In the spirit of Godard and Wong Kar-Wai, local writer-director Matthew Victor Pastor throws every available idea into this wild goose chase through Melbourne after dark, following various would-be pick-up artists, the women they pursue, and a documentary filmmaker (Bridget O'Brien) whose quest for clarity parallels Pastor's own. An arresting introduction to a talent going places.
(Review by Jake Wilson, The Age, November 2018)
Hybrid Musical / Feature / 81 mins / Australia
Film Festivals: 2018 Adelaide Film Festival, 2018 Sinag Maynila Film Festival, 2018 Mammoth Lakes Film Festival, 2018 FACINE (Filipino Arts and Cinema)
Australian New Wave, 2018 (By Bill Mousoulis & Chris Luscri)
Awards:
2018 Sinag Maynila Film Festival (Best Musical Score, Winner)
67th FAMAS (Filipino Academy of Movie Arts and Sciences), Best Musical Score (Nomination)
Original Score by Andrew Tran (Fergus Cronkite)
Written by Celina Yuen & Matthew Victor Pastor
Produced by Odin B. Fernandez & Matthew Victor Pastor
Directed by Matthew Victor Pastor

SELECTED PRESS/REVIEWS
The Age: Top 5 films of the week (Written by Jake Wilson)
In the spirit of Godard and Wong Kar-Wai, local writer-director Matthew Victor Pastor throws every available idea into this wild goose chase through Melbourne after dark, following various would-be pick-up artists, the women they pursue, and a documentary filmmaker (Bridget O'Brien) whose quest for clarity parallels Pastor's own. An arresting introduction to a talent going places.
Signs of Life: The 2010s by Bill Mousoulis
Top 10 Australian films of the 2010s as seen in PURE SHIT: AUSTRALIAN CINEMA
Number 3: MELODRAMA / RANDOM / MELBOURNE!
The emblematic film of the current crop of young filmmakers in Australia, pushing the boundaries of cinema. If you want to know what the "alternative" to mainstream cinema is in Australia at the moment, look at this film. Cinema-savvy (Wong meets Godard), bursting with style (different screens, words on the screen karaoke style, wild performances), incisive social critiquing (millenials, racism, the city out of control), MELODRAMA/RANDOM/MELBOURNE! is a rush of neon and music that is unbelievably breathless. And, yes, it is the "Breathless" of the current Australian New Wave.

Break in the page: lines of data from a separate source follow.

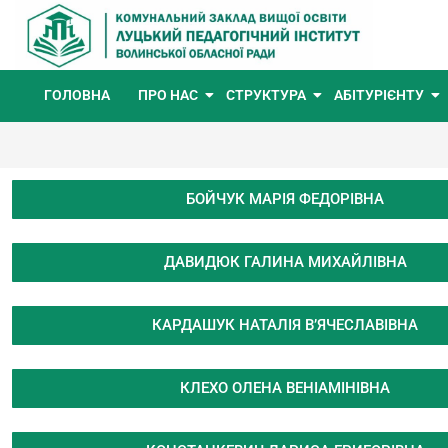
ГОЛОВНА
ПРО НАС
СТРУКТУРА
АБІТУРІЄНТУ
БОЙЧУК МАРІЯ ФЕДОРІВНА
ДАВИДЮК ГАЛИНА МИХАЙЛІВНА
КАРДАШУК НАТАЛІЯ В’ЯЧЕСЛАВІВНА
КЛЕХО ОЛЕНА ВЕНІАМІНІВНА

Pastor is, as I've said many times before, a "phenomenon". A vibrant and imaginative filmmaker, with a committed team around him, he is currently making his films quickly, and constantly trying his hand at new styles and themes. A Filipino-Australian, he is very much like an Asian filmmaker, like a Wong or Tsai or Sono or his fellow countryman, Lav Diaz. Art cinema, formalist exploration, genre work and even spoof genre work – his range is impressive, even if the results fall flat at times. At his best, his work is daring and dazzling, as in the quasi-musical MELODRAMA/RANDOM/MELBOURNE! (2018) or the giallo spoof alternating with auto-biographical portrait MAGANDA! Pinoy Boy vs Milk Man (2018).

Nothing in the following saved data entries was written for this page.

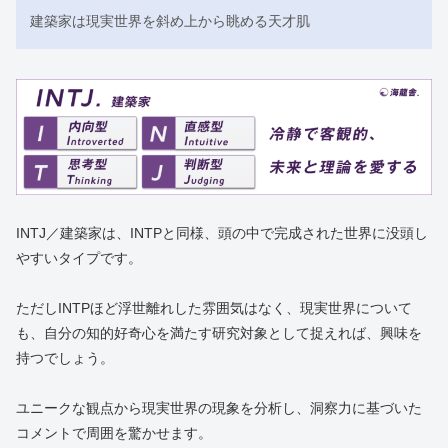
建築家は現実世界を斜め上から眺める天才肌
INTJ／建築家は、INTPと同様、頭の中で完成された世界に没頭し
やすいタイプです。
ただしINTPほど浮世離れした雰囲気はなく、現実世界について
も、自分の知的好奇心を満たす研究対象として捉えれば、興味を
持つでしょう。
ユニークな観点から現実世界の現象を分析し、洞察力に基づいた
コメントで周囲を驚かせます。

Review by Armando Dela Cruz in UNREEL
How does one make an incisive discussion about Filipino diaspora? By busting out the good ol’ Karaoke machine, that’s how. Or at least in Matthew Victor Pastor’s beholding “Melodrama / Random / Melbourne!”, in Cine-O-Ke!, a series of songs played over vignettes of people, lost and losing it in Australia. There’s one for each facet of life, it seems—sex, connection, and finally, family. They’re set to falsely whimsical alt-rock tunes and against the backdrop of a neon-rimmed nighttime Melbourne. These interstitial vignettes happen in-between confessionals, shot in profile and black-and-white, by Aries (Bridget O’Brien), a Fil-Australian who’s making a film about the tapestry that is dating, the hopeful but possibly futile famine for meaningful connection.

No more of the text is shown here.